Using a Roth IRA as Your Emergency Fund

by kristine on February 16, 2011

Should You Use a Roth IRA as Your Emergency Fund?

The original purpose for Roth IRAs was to save for retirement.  They are individual retirement accounts after all.  However, the flexibility of Roth IRAs has opened them up to a whole world of possibilities that don’t exist with other retirement accounts.

Flexible Rules Allow You To Use a Roth IRA as Your Emergency Fund

Roth IRAs are one of the most flexible investment accounts available.  While many of the traditional IRA rules apply – contributions are limited, qualified withdrawals are those taken after age 59 ½, etc. – Roth IRAs enjoy their own rules that make them truly unique from other retirement accounts.

First, your contributions to a Roth IRA can be taken out at any time, for any reason, without paying taxes or penalties.  This is the feature that makes Roth IRAs unique from other retirement accounts.

Because you can get your contributions out tax and penalty free, Roth IRAs can be used for many financial goals, not just for retirement.  You can use Roth IRAs to save for college expenses for yourself or your children, to help pay for your first home, to help cover living expenses if you become unemployed, to help pay for unexpected medical expenses, and much more.

You can also get the earnings out of your Roth IRA penalty free if you meet certain exceptions, so if you withdraw all of your contributions you may still be able to access your Roth IRA before you reach age 59 ½ for certain purposes.

As a result of their flexibility, many people have started using Roth IRAs in lieu of traditional emergency funds.  There are both advantages and disadvantages to using a Roth IRA as your emergency fund:

Advantages of using a Roth IRA as your emergency fund:

 

  • Contributions can be taken out at any time without paying taxes or penalties, so there’s no worry about a big tax bill if you have an emergency and need to tap into your Roth account.
  • You can save for dual financial purposes with a Roth IRA; so if you decide to use your Roth for both retirement and emergency savings and you never need to tap into the account for an emergency, then your retirement nest egg is that much larger
  • You can invest in stocks, mutual funds and other investments, thereby increasing your potential rate of return; since savings and money market rates are so low, this is very appealing to many people
  • Roth IRAs are not as accessible as a savings account, so you’re less likely to tap into your Roth IRA for non-emergencies.
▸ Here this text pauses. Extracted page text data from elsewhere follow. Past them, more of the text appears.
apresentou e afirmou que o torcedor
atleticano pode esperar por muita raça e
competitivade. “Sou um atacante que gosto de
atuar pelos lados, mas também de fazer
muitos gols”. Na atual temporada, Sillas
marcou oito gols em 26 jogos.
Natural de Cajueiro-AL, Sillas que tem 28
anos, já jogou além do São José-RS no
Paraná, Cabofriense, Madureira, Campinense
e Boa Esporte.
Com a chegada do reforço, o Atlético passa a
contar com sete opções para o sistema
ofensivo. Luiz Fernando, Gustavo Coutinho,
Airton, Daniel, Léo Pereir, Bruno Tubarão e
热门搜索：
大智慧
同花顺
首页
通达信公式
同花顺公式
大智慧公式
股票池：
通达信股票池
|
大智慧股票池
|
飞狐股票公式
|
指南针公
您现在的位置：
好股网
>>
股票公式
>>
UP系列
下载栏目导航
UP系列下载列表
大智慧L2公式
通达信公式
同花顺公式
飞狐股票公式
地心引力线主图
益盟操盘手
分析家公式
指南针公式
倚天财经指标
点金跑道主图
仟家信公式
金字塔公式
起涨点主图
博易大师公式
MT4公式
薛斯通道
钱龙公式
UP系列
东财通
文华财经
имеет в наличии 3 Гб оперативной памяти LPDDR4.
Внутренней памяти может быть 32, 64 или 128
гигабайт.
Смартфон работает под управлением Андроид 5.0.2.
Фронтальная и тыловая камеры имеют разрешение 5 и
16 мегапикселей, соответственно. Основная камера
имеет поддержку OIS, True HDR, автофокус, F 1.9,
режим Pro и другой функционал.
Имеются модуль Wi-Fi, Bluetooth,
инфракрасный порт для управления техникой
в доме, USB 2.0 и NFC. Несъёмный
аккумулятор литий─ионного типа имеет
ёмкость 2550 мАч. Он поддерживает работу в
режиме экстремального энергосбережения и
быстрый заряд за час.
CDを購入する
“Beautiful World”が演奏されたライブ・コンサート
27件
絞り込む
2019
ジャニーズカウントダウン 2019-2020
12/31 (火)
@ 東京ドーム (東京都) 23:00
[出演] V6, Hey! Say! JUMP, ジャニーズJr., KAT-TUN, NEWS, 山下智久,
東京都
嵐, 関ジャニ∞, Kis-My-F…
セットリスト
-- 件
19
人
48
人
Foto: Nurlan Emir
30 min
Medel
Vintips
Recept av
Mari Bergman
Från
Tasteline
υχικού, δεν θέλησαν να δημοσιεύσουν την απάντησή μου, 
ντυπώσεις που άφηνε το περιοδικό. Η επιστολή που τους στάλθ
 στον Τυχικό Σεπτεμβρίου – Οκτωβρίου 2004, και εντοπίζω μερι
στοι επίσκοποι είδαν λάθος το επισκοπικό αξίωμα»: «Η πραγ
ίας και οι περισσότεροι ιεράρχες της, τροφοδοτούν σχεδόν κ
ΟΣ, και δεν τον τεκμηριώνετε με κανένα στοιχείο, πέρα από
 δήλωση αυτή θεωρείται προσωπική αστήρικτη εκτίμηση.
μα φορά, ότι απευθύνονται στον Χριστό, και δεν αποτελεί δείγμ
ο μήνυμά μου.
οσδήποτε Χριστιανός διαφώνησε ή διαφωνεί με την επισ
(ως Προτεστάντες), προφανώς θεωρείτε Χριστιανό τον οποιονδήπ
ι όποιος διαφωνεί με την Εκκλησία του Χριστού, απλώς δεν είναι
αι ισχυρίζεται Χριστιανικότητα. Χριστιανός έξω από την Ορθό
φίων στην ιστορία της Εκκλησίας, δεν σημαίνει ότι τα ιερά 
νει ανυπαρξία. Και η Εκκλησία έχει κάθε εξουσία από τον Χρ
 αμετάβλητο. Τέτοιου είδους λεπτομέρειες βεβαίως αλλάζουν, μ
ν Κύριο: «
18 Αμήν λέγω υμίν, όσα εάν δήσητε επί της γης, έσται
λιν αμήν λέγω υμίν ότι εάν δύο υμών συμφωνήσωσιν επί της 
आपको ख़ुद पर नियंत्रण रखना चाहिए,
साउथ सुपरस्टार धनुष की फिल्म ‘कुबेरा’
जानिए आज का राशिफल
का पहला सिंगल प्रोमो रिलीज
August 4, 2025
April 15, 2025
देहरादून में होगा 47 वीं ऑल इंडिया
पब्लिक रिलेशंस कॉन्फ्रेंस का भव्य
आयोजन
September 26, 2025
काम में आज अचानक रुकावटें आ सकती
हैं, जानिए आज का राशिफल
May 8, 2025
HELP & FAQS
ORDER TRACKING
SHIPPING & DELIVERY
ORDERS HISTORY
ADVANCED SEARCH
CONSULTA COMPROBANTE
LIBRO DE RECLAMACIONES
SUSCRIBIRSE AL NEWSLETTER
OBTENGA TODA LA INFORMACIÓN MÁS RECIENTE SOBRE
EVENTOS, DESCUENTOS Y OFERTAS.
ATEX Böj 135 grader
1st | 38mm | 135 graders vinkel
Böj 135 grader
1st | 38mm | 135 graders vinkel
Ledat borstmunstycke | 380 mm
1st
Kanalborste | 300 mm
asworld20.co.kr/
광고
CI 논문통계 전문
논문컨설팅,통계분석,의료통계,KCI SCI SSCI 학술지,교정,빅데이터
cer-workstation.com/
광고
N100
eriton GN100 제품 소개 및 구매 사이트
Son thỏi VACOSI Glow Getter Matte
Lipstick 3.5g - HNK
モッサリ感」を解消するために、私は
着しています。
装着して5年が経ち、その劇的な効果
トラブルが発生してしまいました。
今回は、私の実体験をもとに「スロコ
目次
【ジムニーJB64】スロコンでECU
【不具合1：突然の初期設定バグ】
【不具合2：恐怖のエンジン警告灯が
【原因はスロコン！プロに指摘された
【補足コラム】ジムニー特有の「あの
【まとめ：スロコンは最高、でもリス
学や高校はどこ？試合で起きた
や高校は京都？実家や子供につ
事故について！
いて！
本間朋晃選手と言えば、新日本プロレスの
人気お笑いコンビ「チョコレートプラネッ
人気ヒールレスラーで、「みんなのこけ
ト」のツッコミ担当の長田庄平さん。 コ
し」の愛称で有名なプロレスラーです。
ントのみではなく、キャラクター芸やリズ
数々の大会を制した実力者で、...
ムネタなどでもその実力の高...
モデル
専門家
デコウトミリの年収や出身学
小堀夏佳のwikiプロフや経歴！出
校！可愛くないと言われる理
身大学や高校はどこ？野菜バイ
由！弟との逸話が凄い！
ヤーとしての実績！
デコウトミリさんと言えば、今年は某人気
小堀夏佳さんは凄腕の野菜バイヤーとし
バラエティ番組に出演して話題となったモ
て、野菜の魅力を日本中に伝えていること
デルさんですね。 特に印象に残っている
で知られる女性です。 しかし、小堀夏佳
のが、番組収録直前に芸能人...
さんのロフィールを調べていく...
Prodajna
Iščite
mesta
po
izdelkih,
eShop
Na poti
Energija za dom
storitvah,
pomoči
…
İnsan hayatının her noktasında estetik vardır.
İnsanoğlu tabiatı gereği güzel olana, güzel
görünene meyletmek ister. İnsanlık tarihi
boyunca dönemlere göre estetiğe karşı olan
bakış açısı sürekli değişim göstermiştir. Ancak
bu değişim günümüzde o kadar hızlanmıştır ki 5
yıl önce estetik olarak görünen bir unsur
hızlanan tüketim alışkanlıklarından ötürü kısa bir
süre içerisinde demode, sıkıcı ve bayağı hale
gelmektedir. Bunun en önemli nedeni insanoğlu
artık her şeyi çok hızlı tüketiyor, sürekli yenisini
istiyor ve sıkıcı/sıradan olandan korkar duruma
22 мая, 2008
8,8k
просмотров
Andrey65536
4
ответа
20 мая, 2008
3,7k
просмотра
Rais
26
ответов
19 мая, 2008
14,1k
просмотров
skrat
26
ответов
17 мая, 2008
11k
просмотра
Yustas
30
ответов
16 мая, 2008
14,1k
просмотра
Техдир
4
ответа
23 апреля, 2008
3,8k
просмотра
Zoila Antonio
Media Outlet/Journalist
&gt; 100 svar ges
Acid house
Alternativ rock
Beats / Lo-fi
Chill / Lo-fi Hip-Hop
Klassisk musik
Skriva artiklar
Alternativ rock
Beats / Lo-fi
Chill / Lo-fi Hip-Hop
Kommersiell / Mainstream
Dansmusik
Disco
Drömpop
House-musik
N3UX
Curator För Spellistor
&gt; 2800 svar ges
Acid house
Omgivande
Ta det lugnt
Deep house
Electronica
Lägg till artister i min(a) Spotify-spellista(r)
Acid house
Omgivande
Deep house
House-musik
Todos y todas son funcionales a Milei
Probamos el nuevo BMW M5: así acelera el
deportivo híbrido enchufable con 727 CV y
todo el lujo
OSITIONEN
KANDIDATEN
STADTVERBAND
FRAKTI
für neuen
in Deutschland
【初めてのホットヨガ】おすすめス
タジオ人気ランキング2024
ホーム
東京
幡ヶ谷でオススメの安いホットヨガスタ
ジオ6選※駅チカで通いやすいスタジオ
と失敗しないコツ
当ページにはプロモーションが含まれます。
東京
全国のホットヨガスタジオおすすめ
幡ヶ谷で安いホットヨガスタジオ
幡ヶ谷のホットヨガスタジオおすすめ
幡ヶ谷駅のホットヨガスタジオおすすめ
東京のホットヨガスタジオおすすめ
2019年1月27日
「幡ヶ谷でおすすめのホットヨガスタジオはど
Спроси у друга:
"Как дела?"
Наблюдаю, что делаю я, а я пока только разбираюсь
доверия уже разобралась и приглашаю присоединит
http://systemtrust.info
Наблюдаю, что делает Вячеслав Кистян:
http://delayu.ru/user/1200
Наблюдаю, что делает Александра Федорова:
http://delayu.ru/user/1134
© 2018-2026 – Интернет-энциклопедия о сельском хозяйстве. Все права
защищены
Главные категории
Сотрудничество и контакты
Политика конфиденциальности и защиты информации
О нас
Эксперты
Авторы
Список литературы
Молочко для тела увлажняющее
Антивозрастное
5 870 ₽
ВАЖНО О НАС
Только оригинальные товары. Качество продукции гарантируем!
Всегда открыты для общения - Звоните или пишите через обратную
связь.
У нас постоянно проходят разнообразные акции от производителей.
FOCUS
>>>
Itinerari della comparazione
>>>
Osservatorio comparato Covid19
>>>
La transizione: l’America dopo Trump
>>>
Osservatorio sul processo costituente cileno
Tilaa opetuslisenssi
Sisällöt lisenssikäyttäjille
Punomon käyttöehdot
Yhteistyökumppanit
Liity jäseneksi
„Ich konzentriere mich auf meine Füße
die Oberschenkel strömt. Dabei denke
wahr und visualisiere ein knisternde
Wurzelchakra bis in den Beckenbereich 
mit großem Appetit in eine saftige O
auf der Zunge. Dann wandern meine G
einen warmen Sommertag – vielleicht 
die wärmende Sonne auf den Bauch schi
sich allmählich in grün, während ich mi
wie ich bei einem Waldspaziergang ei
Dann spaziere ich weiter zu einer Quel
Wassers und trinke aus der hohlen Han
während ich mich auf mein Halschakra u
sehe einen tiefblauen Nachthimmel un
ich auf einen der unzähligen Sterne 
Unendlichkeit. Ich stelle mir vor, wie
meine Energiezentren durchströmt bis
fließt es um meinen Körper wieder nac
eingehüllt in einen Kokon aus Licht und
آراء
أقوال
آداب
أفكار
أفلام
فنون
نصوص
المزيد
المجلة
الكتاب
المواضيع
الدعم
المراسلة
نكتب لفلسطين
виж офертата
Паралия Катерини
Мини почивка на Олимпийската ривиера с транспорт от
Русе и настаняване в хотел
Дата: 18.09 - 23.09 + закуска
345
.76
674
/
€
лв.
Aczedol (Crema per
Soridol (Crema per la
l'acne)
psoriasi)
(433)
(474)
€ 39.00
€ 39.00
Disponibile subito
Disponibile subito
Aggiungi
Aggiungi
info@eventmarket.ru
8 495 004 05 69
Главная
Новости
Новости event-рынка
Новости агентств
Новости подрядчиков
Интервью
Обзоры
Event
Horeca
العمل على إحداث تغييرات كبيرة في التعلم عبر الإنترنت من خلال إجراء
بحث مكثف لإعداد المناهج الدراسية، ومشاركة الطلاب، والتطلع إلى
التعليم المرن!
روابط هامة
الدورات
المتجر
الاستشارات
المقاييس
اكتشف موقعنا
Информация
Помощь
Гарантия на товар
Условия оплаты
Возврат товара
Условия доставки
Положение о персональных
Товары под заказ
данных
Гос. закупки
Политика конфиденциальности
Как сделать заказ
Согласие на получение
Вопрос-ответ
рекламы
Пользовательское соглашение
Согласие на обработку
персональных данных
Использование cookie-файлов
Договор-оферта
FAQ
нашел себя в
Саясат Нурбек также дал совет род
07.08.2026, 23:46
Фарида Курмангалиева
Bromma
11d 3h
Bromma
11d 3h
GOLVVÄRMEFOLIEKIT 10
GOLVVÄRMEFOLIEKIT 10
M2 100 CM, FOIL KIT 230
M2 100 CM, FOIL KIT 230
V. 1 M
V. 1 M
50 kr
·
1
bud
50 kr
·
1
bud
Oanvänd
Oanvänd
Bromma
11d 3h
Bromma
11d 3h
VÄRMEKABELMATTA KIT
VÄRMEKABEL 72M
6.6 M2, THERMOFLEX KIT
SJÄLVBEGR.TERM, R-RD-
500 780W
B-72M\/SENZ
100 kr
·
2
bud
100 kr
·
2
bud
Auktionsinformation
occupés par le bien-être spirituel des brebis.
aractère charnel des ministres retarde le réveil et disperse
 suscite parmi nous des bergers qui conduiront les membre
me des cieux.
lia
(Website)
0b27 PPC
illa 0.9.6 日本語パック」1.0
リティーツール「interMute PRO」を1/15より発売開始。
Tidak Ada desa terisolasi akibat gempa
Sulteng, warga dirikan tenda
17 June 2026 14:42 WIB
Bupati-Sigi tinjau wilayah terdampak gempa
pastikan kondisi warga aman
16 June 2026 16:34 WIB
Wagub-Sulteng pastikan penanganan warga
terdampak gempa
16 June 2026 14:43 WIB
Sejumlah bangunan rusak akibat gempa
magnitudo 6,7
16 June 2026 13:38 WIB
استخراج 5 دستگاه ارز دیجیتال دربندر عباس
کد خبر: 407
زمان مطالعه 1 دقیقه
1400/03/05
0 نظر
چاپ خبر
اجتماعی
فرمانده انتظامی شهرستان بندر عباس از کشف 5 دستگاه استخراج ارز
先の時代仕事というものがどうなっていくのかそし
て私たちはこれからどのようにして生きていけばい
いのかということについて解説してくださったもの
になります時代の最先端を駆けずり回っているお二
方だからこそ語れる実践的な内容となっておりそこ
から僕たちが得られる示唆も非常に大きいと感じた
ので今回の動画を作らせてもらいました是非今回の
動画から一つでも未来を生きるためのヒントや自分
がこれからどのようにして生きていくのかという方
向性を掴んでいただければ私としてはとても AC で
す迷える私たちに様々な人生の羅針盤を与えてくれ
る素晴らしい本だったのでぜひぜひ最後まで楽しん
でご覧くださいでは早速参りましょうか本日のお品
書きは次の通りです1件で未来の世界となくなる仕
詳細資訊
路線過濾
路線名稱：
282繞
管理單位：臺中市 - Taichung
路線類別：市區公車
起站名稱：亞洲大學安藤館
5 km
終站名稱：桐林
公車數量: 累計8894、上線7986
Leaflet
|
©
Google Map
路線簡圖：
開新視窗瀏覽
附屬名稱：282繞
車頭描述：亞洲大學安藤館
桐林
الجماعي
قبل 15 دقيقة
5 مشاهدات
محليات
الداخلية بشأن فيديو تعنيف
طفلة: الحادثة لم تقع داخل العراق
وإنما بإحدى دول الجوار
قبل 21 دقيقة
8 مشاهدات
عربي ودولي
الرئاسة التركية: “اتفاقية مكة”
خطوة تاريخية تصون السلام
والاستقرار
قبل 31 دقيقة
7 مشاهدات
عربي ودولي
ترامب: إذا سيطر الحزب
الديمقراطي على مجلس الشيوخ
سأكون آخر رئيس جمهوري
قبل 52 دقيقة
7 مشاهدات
Disadvantages of having your emergency fund in a Roth IRA:

 

  • Not very liquid:  Roth IRAs are typically invested in mutual funds, stocks, bonds and other investments.  You’ll have to sell the investments for cash before you can withdraw the money
  • Market risk: because your Roth IRA funds are usually invested in the market, if you have an emergency when the market is down, you could be forced to sell positions at a loss
  • Not very accessible: it can take up to a week to receive your funds when you request a Roth IRA distribution, so Roths aren’t the best way to save for true emergencies where you need the money right now.
  • Every time you tap into your Roth IRA you’re taking money away from your retirement nest egg.  If this is your only source of retirement funds, this could be a dangerous strategy.

Why You May Not Want to Use a Roth IRA as Your Emergency Fund

So while using a Roth IRA as your emergency fund CAN be done, it’s not necessarily the best strategy.  Your emergency fund should be liquid and accessible so that you can get your money quickly in case you have a true emergency.

The general rule of thumb is that you should have 3-6 months of expenses set aside in an emergency fund.  However, most people will never need that much unless they become unemployed or they have substantial medical expenses that are not covered by insurance.

Therefore, one strategy is to split your emergency fund into two parts – a liquid account that you can access right away for things like unexpected car repairs, and a backup emergency fund to be used for bigger emergencies, like being unemployed for several months.  In this case, using a Roth IRA as your emergency fund might be a good backup strategy, assuming you already have a short-term liquid emergency fund already in place.